◆ Task goal
Beginning with the line containing "Convocada una" and ending with the last line of the entries below, copy each line exactly and nothing else.

(Saved data entries)
• • •
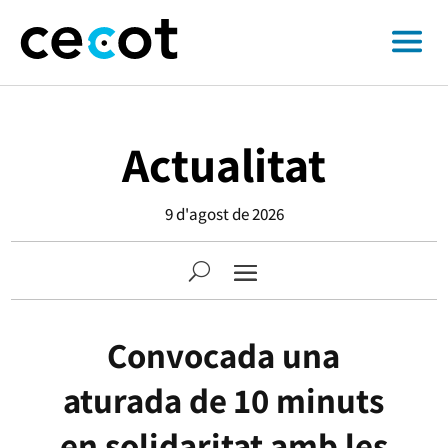
Actualitat
9 d'agost de 2026
Convocada una
aturada de 10 minuts
en solidaritat amb les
• • •
◆ Output for this task
Convocada una
aturada de 10 minuts
en solidaritat amb les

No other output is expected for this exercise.